This weekend I was implementing previousCommit in Atomic Server and Atomic Data Browser. This means that Commits need to have an explicit previousCommit in order to be accepted by a server. This prevents issues where a client is trying to create a resource, and accidentally overwrites an existing one. It also helps with discovery of Commits, and having a more explicit audit log. But as I was implementing it, I noticed that when typing really quickly (and creating a lot of Commits), I can get errors. This makes sense, because it's very hard for the client and the server to be fully in sync all the time.

Let's assume two Commits A and B that try to modify some Resource. A was created first, but B arrives first on the server, for some reason. Both will refer to some previous Commit P.

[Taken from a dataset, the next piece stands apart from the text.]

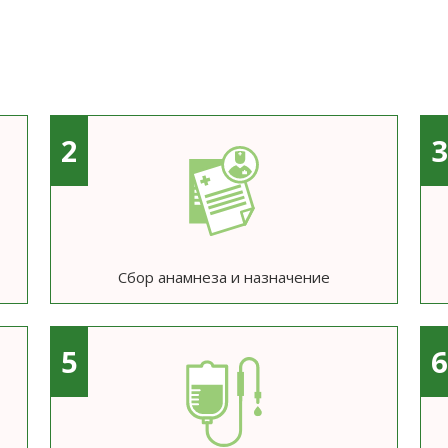
2
Сбор анамнеза и назначение
5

When applying Commit B, all is good. But when applying Commit A, the previousCommit now should be B, but Commit A does not know it's actually A, so it refers to the older Commit P.

In the current implementation, the client gets an Error: the previousCommit does not match the current lastCommit of the Resource.

How can we deal with this?

Auto merge (server fixes the issue)

The server creates a new Commit C, signs it #72, and applies it. This Commit contains the changes of Commit A. This new commit C also refers to the changes in A.

But merging these is not trivial. What do you do when B added a word and A also added a word? Do you combine them? What if A removed a word, and B added a word?

Auto retry (client fixes the issue)

The client learned that their commit A failed, and has received the new latest commit B. It applies this commit, and tries agiain. The client will learn of the new latestCommit and can now create a new Commit D. It has the same content as A, but the latestCommit is now updated.

This can be a destructive Commit, as the changes from Commit B have been Applied on the server, but were fully ignored by the Client.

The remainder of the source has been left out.